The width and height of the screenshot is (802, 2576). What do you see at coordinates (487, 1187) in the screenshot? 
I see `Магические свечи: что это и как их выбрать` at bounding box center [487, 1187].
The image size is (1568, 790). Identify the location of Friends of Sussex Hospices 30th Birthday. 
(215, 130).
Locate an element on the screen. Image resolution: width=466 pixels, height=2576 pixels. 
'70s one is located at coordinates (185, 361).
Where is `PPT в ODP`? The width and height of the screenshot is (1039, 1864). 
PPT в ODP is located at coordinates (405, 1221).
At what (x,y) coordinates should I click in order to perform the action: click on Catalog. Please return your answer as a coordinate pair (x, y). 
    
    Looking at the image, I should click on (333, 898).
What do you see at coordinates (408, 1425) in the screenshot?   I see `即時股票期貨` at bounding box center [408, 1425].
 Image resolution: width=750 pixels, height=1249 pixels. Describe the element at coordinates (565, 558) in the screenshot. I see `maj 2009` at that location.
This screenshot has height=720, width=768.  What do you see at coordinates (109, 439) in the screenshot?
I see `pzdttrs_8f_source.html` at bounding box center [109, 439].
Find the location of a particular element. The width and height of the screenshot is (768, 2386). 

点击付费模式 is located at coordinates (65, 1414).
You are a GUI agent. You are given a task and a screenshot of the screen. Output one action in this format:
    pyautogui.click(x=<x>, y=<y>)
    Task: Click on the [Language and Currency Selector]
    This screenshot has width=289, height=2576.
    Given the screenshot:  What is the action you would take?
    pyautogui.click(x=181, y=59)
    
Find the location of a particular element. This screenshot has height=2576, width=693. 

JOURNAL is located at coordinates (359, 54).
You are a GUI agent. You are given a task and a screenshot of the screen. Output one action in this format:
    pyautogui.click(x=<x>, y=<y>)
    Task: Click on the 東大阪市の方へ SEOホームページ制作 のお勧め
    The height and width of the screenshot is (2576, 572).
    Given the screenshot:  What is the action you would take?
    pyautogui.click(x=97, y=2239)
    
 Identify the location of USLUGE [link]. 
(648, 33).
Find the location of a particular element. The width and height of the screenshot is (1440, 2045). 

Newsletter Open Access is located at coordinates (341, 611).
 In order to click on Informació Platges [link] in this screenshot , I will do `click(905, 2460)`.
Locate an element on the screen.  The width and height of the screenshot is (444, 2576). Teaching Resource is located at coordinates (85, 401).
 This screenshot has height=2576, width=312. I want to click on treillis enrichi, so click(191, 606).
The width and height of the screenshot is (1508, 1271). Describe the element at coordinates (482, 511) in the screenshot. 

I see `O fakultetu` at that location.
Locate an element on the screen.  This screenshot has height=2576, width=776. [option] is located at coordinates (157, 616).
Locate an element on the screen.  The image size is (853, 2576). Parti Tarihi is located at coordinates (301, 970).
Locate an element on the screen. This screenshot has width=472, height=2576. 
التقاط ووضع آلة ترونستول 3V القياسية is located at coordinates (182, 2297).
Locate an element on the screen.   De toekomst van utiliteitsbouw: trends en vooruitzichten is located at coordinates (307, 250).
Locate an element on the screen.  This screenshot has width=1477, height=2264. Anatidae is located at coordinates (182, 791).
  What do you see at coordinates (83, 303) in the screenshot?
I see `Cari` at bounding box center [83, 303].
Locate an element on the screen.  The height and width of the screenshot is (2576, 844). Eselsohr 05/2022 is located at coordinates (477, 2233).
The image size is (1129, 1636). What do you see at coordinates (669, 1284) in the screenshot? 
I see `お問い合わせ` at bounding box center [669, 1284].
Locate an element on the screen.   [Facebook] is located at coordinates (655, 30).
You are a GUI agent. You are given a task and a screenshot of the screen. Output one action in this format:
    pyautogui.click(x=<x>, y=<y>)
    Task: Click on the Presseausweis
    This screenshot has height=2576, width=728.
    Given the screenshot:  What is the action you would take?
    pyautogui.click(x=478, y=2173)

================

▶ [GOAL OF THE EXERCISE] Could you copy every record above exactly as it stands?

▶ [ANSWER SECTION]
The width and height of the screenshot is (802, 2576). What do you see at coordinates (487, 1187) in the screenshot? 
I see `Магические свечи: что это и как их выбрать` at bounding box center [487, 1187].
The image size is (1568, 790). Identify the location of Friends of Sussex Hospices 30th Birthday. 
(215, 130).
Locate an element on the screen. Image resolution: width=466 pixels, height=2576 pixels. 
'70s one is located at coordinates (185, 361).
Where is `PPT в ODP`? The width and height of the screenshot is (1039, 1864). 
PPT в ODP is located at coordinates (405, 1221).
At what (x,y) coordinates should I click in order to perform the action: click on Catalog. Please return your answer as a coordinate pair (x, y). 
    
    Looking at the image, I should click on (333, 898).
What do you see at coordinates (408, 1425) in the screenshot?   I see `即時股票期貨` at bounding box center [408, 1425].
 Image resolution: width=750 pixels, height=1249 pixels. Describe the element at coordinates (565, 558) in the screenshot. I see `maj 2009` at that location.
This screenshot has height=720, width=768.  What do you see at coordinates (109, 439) in the screenshot?
I see `pzdttrs_8f_source.html` at bounding box center [109, 439].
Find the location of a particular element. The width and height of the screenshot is (768, 2386). 

点击付费模式 is located at coordinates (65, 1414).
You are a GUI agent. You are given a task and a screenshot of the screen. Output one action in this format:
    pyautogui.click(x=<x>, y=<y>)
    Task: Click on the [Language and Currency Selector]
    This screenshot has width=289, height=2576.
    Given the screenshot:  What is the action you would take?
    pyautogui.click(x=181, y=59)
    
Find the location of a particular element. This screenshot has height=2576, width=693. 

JOURNAL is located at coordinates (359, 54).
You are a GUI agent. You are given a task and a screenshot of the screen. Output one action in this format:
    pyautogui.click(x=<x>, y=<y>)
    Task: Click on the 東大阪市の方へ SEOホームページ制作 のお勧め
    The height and width of the screenshot is (2576, 572).
    Given the screenshot:  What is the action you would take?
    pyautogui.click(x=97, y=2239)
    
 Identify the location of USLUGE [link]. 
(648, 33).
Find the location of a particular element. The width and height of the screenshot is (1440, 2045). 

Newsletter Open Access is located at coordinates (341, 611).
 In order to click on Informació Platges [link] in this screenshot , I will do `click(905, 2460)`.
Locate an element on the screen.  The width and height of the screenshot is (444, 2576). Teaching Resource is located at coordinates (85, 401).
 This screenshot has height=2576, width=312. I want to click on treillis enrichi, so click(191, 606).
The width and height of the screenshot is (1508, 1271). Describe the element at coordinates (482, 511) in the screenshot. 

I see `O fakultetu` at that location.
Locate an element on the screen.  This screenshot has height=2576, width=776. [option] is located at coordinates (157, 616).
Locate an element on the screen.  The image size is (853, 2576). Parti Tarihi is located at coordinates (301, 970).
Locate an element on the screen. This screenshot has width=472, height=2576. 
التقاط ووضع آلة ترونستول 3V القياسية is located at coordinates (182, 2297).
Locate an element on the screen.   De toekomst van utiliteitsbouw: trends en vooruitzichten is located at coordinates (307, 250).
Locate an element on the screen.  This screenshot has width=1477, height=2264. Anatidae is located at coordinates (182, 791).
  What do you see at coordinates (83, 303) in the screenshot?
I see `Cari` at bounding box center [83, 303].
Locate an element on the screen.  The height and width of the screenshot is (2576, 844). Eselsohr 05/2022 is located at coordinates (477, 2233).
The image size is (1129, 1636). What do you see at coordinates (669, 1284) in the screenshot? 
I see `お問い合わせ` at bounding box center [669, 1284].
Locate an element on the screen.   [Facebook] is located at coordinates (655, 30).
You are a GUI agent. You are given a task and a screenshot of the screen. Output one action in this format:
    pyautogui.click(x=<x>, y=<y>)
    Task: Click on the Presseausweis
    This screenshot has height=2576, width=728.
    Given the screenshot:  What is the action you would take?
    pyautogui.click(x=478, y=2173)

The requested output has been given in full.